The paper “China’s Population Development Trends and Policy Implications”, co-authored by Assistant Prof. Lei Chen and Prof. Jing He from our team, together with Prof. Songxi Chen of Tsinghua University, has been officially published in Statistical Research, a leading Chinese journal in the field of statistics.
Abstract
Population decline, low fertility, and population aging have posed growing challenges and risks to China’s population security, economic development, and social security system. Building on the conventional cohort-component method with deterministic parameter settings under high-, medium-, and low-fertility scenarios, this paper develops a robust estimation method for uncertainty in the total fertility rate based on the idea of “sufficient coverage.” Combined with the cohort-component method, the study projects China’s population trends from 2026 to 2100 under three fertility scenarios and provides corresponding confidence intervals.
The results show that China’s total population is expected to continue declining, while low fertility and population aging will become increasingly pronounced. In the short term (2026–2050), the projections under the three scenarios differ only slightly, indicating that changes in the total fertility rate have a limited impact on short-term population trends. In the long term (2051–2100), however, the projections diverge substantially. The low-fertility scenario produces a more severe demographic outlook, whereas the high-fertility scenario shows a marked improvement relative to the medium scenario, highlighting the important role of fertility changes in shaping medium- and long-term population trends.
Sensitivity analyses further show that a modest increase in the total fertility rate can significantly improve China’s long-term demographic outlook. Fertility-support policies exhibit a clear “window effect,” with delayed implementation leading to greater losses in policy effectiveness. Owing to changes in the cohort structure of women of childbearing age, postponing the age of childbearing may, in the medium to long term, slightly alleviate population decline and aging. Increases in life expectancy can raise the medium- and long-term population size, but the additional population is mainly concentrated among older age groups.

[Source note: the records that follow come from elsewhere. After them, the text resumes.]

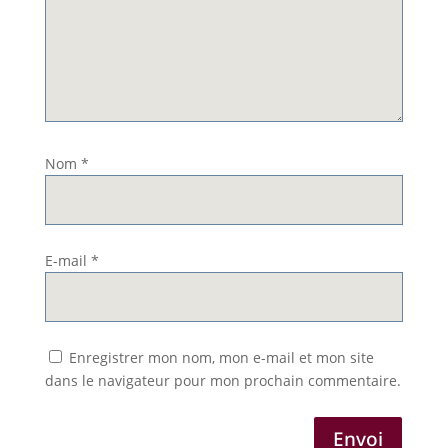
Nom
*
E-mail
*
Enregistrer mon nom, mon e-mail et mon site
dans le navigateur pour mon prochain commentaire.
Envoi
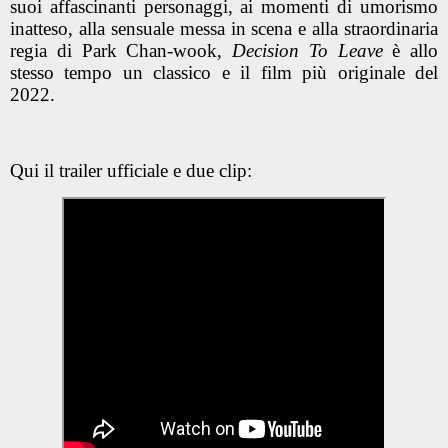
suoi affascinanti personaggi, ai momenti di umorismo
inatteso, alla sensuale messa in scena e alla straordinaria
regia di Park Chan-wook,
Decision To Leave
è allo
stesso tempo un classico e il film più originale del
2022.
Qui il trailer ufficiale e due clip:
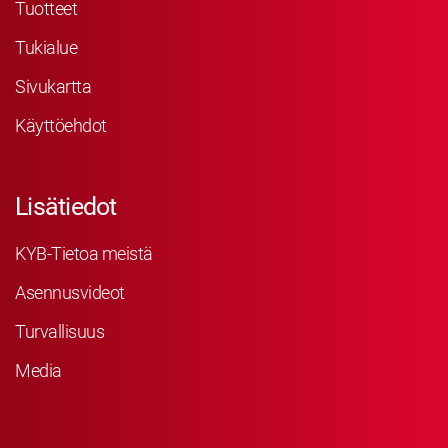
Tuotteet
Tukialue
Sivukartta
Käyttöehdot
Lisätiedot
KYB-Tietoa meistä
Asennusvideot
Turvallisuus
Media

Based on these findings, the paper recommends improving fertility-support policies, making full use of the 2026–2035 policy window, and strengthening dynamic population monitoring and forecasting. The study provides an empirical basis and policy reference for addressing population decline, low fertility, and aging, and for promoting long-term balanced population development and sustainable socioeconomic development.
Author Introduction
Lei Chen is an Assistant Professor at the Joint Laboratory of Data Science and Business Intelligence, Southwestern University of Finance and Economics. His main research interests lie at the intersection of demography, big data, and macroeconomics.
Songxi Chen is a Chair Professor at Tsinghua University, and Chief Scientist of the Institute for Interdisciplinary Innovation in Statistics at Southwestern University of Finance and Economics. His main research interests include demography, statistical inference for ultra-high-dimensional data, mathematical geophysics, statistical methods for climate change, and econometrics.
Jing He is a Professor at the Joint Laboratory of Data Science and Business Intelligence, Southwestern University of Finance and Economics. Her main research interests include high-dimensional data analysis and statistical inference for complex data.